Try it: An exact copy of the entries below is needed, with every picture left out.
■ ■ ■
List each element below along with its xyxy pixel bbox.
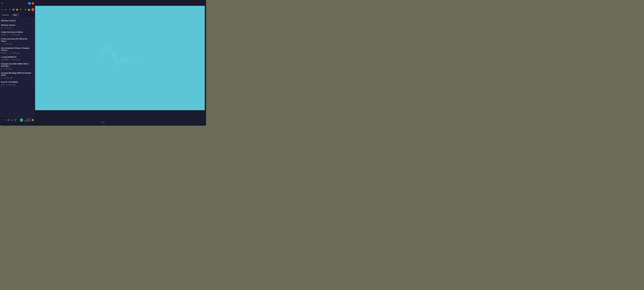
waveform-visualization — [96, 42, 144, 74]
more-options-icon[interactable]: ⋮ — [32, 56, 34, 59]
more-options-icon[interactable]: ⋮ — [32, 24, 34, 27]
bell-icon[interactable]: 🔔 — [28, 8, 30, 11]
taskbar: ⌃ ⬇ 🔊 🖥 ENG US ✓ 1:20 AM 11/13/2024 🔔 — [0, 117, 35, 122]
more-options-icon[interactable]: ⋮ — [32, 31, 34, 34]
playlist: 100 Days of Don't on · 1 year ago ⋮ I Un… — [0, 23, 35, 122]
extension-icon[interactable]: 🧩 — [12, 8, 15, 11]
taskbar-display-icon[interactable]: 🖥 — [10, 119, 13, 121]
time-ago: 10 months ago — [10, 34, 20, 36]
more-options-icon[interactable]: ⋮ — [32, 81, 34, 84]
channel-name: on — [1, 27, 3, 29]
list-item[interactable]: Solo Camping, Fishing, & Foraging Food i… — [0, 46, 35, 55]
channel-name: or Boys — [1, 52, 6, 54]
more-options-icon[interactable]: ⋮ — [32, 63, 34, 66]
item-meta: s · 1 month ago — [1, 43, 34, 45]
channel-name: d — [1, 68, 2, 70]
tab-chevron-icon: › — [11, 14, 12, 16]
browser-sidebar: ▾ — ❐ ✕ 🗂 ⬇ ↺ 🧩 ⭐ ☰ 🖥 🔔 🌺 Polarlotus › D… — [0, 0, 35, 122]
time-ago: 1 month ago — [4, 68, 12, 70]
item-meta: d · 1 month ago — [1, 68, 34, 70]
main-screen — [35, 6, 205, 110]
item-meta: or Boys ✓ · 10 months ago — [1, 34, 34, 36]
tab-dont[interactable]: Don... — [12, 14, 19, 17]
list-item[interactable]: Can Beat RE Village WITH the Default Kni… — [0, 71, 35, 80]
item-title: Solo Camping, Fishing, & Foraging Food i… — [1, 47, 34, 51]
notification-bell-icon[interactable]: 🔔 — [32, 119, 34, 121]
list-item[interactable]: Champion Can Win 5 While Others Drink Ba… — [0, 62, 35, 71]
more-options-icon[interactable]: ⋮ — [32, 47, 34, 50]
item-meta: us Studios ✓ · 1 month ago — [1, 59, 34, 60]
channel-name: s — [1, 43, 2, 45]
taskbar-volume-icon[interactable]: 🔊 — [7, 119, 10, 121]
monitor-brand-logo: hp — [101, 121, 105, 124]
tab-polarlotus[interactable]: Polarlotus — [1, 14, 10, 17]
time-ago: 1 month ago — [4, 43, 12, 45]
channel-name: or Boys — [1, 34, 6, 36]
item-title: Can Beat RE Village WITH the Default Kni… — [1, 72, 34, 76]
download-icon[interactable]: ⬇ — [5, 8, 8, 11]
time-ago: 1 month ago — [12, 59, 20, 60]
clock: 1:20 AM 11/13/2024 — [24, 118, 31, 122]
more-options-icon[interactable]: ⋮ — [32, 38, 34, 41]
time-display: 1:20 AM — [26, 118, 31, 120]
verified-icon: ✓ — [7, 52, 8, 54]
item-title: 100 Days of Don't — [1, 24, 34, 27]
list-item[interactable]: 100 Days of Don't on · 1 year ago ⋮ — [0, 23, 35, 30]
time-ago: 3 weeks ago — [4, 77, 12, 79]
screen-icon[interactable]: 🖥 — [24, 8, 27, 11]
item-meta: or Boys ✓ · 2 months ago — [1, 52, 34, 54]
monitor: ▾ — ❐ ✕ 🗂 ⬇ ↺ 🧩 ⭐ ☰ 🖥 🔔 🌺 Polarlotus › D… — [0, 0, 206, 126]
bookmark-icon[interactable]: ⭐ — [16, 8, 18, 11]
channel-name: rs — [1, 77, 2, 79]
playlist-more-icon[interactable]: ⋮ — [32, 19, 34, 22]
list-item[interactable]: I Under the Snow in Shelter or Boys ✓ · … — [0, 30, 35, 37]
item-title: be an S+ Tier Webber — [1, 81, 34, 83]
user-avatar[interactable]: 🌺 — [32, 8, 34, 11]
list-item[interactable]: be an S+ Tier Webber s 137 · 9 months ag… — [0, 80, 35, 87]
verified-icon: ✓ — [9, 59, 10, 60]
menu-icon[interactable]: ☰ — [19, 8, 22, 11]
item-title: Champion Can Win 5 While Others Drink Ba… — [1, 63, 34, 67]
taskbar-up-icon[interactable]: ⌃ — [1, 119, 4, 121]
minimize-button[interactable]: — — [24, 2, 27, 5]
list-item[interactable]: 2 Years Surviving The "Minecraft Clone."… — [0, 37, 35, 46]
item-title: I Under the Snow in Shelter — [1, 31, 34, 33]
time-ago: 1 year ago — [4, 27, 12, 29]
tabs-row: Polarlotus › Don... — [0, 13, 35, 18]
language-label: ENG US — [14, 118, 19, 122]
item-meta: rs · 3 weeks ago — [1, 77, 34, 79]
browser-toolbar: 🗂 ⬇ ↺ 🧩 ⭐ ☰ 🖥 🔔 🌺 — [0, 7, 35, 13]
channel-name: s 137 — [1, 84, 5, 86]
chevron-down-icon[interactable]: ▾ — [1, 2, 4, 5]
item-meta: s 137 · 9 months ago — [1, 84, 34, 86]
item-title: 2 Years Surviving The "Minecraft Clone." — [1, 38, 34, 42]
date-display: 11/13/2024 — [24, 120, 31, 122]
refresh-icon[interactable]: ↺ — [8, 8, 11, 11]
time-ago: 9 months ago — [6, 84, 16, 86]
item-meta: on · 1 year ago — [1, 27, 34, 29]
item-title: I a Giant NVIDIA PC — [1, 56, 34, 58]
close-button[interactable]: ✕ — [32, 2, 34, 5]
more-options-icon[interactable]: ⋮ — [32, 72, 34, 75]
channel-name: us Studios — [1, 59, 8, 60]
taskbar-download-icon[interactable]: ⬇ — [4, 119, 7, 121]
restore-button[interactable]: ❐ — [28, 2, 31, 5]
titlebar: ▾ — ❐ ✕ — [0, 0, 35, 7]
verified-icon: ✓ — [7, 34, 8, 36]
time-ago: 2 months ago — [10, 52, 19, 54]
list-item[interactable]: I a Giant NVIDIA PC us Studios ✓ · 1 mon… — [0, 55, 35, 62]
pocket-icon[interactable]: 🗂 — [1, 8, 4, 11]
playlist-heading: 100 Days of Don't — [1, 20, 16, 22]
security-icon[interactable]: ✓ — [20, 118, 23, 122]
■ ■ ■
Answer to this problem:
List each element below along with its xyxy pixel bbox.
waveform-visualization — [96, 42, 144, 74]
more-options-icon[interactable]: ⋮ — [32, 56, 34, 59]
more-options-icon[interactable]: ⋮ — [32, 24, 34, 27]
bell-icon[interactable]: 🔔 — [28, 8, 30, 11]
taskbar: ⌃ ⬇ 🔊 🖥 ENG US ✓ 1:20 AM 11/13/2024 🔔 — [0, 117, 35, 122]
more-options-icon[interactable]: ⋮ — [32, 31, 34, 34]
playlist: 100 Days of Don't on · 1 year ago ⋮ I Un… — [0, 23, 35, 122]
extension-icon[interactable]: 🧩 — [12, 8, 15, 11]
taskbar-display-icon[interactable]: 🖥 — [10, 119, 13, 121]
time-ago: 10 months ago — [10, 34, 20, 36]
more-options-icon[interactable]: ⋮ — [32, 81, 34, 84]
channel-name: on — [1, 27, 3, 29]
list-item[interactable]: Solo Camping, Fishing, & Foraging Food i… — [0, 46, 35, 55]
channel-name: or Boys — [1, 52, 6, 54]
more-options-icon[interactable]: ⋮ — [32, 63, 34, 66]
item-meta: s · 1 month ago — [1, 43, 34, 45]
channel-name: d — [1, 68, 2, 70]
tab-chevron-icon: › — [11, 14, 12, 16]
browser-sidebar: ▾ — ❐ ✕ 🗂 ⬇ ↺ 🧩 ⭐ ☰ 🖥 🔔 🌺 Polarlotus › D… — [0, 0, 35, 122]
time-ago: 1 month ago — [4, 68, 12, 70]
item-meta: d · 1 month ago — [1, 68, 34, 70]
main-screen — [35, 6, 205, 110]
item-meta: or Boys ✓ · 10 months ago — [1, 34, 34, 36]
tab-dont[interactable]: Don... — [12, 14, 19, 17]
list-item[interactable]: Can Beat RE Village WITH the Default Kni… — [0, 71, 35, 80]
item-title: Solo Camping, Fishing, & Foraging Food i… — [1, 47, 34, 51]
notification-bell-icon[interactable]: 🔔 — [32, 119, 34, 121]
list-item[interactable]: Champion Can Win 5 While Others Drink Ba… — [0, 62, 35, 71]
more-options-icon[interactable]: ⋮ — [32, 47, 34, 50]
item-meta: us Studios ✓ · 1 month ago — [1, 59, 34, 60]
channel-name: s — [1, 43, 2, 45]
taskbar-volume-icon[interactable]: 🔊 — [7, 119, 10, 121]
monitor-brand-logo: hp — [101, 121, 105, 124]
tab-polarlotus[interactable]: Polarlotus — [1, 14, 10, 17]
time-ago: 1 month ago — [4, 43, 12, 45]
channel-name: or Boys — [1, 34, 6, 36]
item-title: Can Beat RE Village WITH the Default Kni… — [1, 72, 34, 76]
download-icon[interactable]: ⬇ — [5, 8, 8, 11]
time-ago: 1 month ago — [12, 59, 20, 60]
clock: 1:20 AM 11/13/2024 — [24, 118, 31, 122]
more-options-icon[interactable]: ⋮ — [32, 38, 34, 41]
time-display: 1:20 AM — [26, 118, 31, 120]
verified-icon: ✓ — [7, 52, 8, 54]
item-title: 100 Days of Don't — [1, 24, 34, 27]
list-item[interactable]: 100 Days of Don't on · 1 year ago ⋮ — [0, 23, 35, 30]
time-ago: 3 weeks ago — [4, 77, 12, 79]
screen-icon[interactable]: 🖥 — [24, 8, 27, 11]
item-meta: or Boys ✓ · 2 months ago — [1, 52, 34, 54]
monitor: ▾ — ❐ ✕ 🗂 ⬇ ↺ 🧩 ⭐ ☰ 🖥 🔔 🌺 Polarlotus › D… — [0, 0, 206, 126]
bookmark-icon[interactable]: ⭐ — [16, 8, 18, 11]
channel-name: rs — [1, 77, 2, 79]
playlist-more-icon[interactable]: ⋮ — [32, 19, 34, 22]
list-item[interactable]: I Under the Snow in Shelter or Boys ✓ · … — [0, 30, 35, 37]
item-title: be an S+ Tier Webber — [1, 81, 34, 83]
user-avatar[interactable]: 🌺 — [32, 8, 34, 11]
list-item[interactable]: be an S+ Tier Webber s 137 · 9 months ag… — [0, 80, 35, 87]
verified-icon: ✓ — [9, 59, 10, 60]
menu-icon[interactable]: ☰ — [19, 8, 22, 11]
item-title: Champion Can Win 5 While Others Drink Ba… — [1, 63, 34, 67]
taskbar-up-icon[interactable]: ⌃ — [1, 119, 4, 121]
minimize-button[interactable]: — — [24, 2, 27, 5]
list-item[interactable]: 2 Years Surviving The "Minecraft Clone."… — [0, 37, 35, 46]
item-title: I Under the Snow in Shelter — [1, 31, 34, 33]
time-ago: 1 year ago — [4, 27, 12, 29]
tabs-row: Polarlotus › Don... — [0, 13, 35, 18]
language-label: ENG US — [14, 118, 19, 122]
item-meta: rs · 3 weeks ago — [1, 77, 34, 79]
browser-toolbar: 🗂 ⬇ ↺ 🧩 ⭐ ☰ 🖥 🔔 🌺 — [0, 7, 35, 13]
channel-name: s 137 — [1, 84, 5, 86]
chevron-down-icon[interactable]: ▾ — [1, 2, 4, 5]
item-meta: s 137 · 9 months ago — [1, 84, 34, 86]
item-title: 2 Years Surviving The "Minecraft Clone." — [1, 38, 34, 42]
date-display: 11/13/2024 — [24, 120, 31, 122]
refresh-icon[interactable]: ↺ — [8, 8, 11, 11]
time-ago: 9 months ago — [6, 84, 16, 86]
item-meta: on · 1 year ago — [1, 27, 34, 29]
item-title: I a Giant NVIDIA PC — [1, 56, 34, 58]
close-button[interactable]: ✕ — [32, 2, 34, 5]
more-options-icon[interactable]: ⋮ — [32, 72, 34, 75]
channel-name: us Studios — [1, 59, 8, 60]
taskbar-download-icon[interactable]: ⬇ — [4, 119, 7, 121]
restore-button[interactable]: ❐ — [28, 2, 31, 5]
titlebar: ▾ — ❐ ✕ — [0, 0, 35, 7]
verified-icon: ✓ — [7, 34, 8, 36]
time-ago: 2 months ago — [10, 52, 19, 54]
list-item[interactable]: I a Giant NVIDIA PC us Studios ✓ · 1 mon… — [0, 55, 35, 62]
pocket-icon[interactable]: 🗂 — [1, 8, 4, 11]
playlist-heading: 100 Days of Don't — [1, 20, 16, 22]
security-icon[interactable]: ✓ — [20, 118, 23, 122]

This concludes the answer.